PROBLEM TO SOLVE:
Search the material below for the string "ordonnance" and list each line that holds it.

RECORDS FOR PROCESSING:

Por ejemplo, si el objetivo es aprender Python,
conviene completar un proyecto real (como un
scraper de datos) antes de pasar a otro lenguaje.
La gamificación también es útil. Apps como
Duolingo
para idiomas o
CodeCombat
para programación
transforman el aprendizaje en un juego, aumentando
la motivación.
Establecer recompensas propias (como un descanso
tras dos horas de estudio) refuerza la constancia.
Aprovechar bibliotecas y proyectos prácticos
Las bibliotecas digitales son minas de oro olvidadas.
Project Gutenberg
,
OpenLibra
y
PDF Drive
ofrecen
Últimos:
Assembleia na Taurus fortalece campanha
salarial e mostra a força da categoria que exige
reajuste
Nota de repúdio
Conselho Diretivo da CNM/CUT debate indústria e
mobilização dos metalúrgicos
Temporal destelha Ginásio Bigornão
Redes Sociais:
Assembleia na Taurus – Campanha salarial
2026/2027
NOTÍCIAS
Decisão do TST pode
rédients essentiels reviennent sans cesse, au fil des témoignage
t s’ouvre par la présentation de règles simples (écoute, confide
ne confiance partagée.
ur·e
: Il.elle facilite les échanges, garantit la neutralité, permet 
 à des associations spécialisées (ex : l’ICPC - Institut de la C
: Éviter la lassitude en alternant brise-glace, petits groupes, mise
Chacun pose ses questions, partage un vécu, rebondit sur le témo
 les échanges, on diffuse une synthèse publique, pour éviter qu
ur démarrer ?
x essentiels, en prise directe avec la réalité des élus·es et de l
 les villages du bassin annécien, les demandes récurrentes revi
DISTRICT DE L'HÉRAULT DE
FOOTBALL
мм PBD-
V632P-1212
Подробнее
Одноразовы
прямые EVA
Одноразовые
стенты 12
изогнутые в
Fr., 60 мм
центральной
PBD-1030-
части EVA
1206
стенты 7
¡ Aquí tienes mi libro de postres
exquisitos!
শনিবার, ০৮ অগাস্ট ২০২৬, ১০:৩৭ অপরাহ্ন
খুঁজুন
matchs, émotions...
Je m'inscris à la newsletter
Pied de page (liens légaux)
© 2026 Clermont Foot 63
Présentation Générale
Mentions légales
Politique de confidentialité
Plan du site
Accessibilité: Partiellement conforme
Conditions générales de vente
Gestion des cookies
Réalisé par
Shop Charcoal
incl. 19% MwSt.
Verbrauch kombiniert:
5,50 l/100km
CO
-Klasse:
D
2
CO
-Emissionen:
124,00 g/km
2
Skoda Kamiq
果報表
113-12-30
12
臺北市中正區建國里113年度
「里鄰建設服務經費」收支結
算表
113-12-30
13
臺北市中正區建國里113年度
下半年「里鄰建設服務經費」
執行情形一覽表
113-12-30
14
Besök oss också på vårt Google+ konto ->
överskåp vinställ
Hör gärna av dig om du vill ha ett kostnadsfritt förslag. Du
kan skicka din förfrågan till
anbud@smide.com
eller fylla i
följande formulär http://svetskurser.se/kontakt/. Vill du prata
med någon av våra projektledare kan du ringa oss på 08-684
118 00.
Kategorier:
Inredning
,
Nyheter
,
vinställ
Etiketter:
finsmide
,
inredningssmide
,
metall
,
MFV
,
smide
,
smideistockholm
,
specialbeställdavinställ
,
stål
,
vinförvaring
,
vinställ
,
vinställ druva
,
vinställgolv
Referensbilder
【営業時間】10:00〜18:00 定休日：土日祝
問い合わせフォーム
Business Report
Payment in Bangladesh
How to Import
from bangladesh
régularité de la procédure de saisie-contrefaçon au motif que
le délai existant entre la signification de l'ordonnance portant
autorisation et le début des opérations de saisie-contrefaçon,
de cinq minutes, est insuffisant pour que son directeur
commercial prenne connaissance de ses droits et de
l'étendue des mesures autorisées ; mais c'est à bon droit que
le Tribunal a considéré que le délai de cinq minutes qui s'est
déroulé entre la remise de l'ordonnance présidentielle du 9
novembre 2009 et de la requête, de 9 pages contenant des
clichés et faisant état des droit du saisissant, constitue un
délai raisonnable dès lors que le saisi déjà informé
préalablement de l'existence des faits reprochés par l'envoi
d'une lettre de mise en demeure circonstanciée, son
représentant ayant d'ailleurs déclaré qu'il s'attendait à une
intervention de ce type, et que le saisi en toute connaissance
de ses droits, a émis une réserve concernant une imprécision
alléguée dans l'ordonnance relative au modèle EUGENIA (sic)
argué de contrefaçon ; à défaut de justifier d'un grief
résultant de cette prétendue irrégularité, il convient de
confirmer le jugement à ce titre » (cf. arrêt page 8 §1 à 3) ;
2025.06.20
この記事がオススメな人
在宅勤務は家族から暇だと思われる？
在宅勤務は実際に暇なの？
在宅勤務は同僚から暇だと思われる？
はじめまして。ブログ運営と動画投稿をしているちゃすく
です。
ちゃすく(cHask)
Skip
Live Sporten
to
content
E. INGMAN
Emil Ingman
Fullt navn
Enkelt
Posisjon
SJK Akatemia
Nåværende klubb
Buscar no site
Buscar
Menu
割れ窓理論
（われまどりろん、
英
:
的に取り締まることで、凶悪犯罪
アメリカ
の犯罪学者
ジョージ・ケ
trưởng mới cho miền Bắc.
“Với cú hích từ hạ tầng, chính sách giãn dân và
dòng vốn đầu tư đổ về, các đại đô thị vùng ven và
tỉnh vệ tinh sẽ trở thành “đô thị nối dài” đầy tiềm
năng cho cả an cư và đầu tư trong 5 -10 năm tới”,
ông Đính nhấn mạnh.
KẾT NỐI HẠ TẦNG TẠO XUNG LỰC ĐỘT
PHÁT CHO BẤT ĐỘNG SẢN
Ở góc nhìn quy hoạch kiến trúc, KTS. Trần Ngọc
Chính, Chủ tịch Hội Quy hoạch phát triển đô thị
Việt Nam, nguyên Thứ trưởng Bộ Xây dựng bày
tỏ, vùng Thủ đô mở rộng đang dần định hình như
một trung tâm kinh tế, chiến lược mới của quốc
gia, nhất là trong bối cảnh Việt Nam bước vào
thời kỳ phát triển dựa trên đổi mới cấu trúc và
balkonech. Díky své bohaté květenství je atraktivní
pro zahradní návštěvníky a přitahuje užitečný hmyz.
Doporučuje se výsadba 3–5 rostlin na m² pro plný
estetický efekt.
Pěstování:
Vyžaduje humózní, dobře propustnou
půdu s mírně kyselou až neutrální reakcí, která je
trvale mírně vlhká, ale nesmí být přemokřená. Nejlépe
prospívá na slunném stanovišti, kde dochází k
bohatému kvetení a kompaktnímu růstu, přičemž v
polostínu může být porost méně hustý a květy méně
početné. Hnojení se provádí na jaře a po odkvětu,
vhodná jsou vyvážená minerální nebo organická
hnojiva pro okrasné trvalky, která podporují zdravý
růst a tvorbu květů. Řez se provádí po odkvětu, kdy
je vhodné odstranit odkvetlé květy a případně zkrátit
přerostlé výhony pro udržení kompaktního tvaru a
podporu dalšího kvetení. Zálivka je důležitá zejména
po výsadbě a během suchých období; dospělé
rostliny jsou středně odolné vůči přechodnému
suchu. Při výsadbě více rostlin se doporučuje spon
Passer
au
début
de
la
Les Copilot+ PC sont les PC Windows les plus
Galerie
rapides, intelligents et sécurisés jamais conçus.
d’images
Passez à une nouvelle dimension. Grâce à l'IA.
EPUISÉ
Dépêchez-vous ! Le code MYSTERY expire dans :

YOUR SOLUTION:
le délai existant entre la signification de l'ordonnance portant
déroulé entre la remise de l'ordonnance présidentielle du 9
alléguée dans l'ordonnance relative au modèle EUGENIA (sic)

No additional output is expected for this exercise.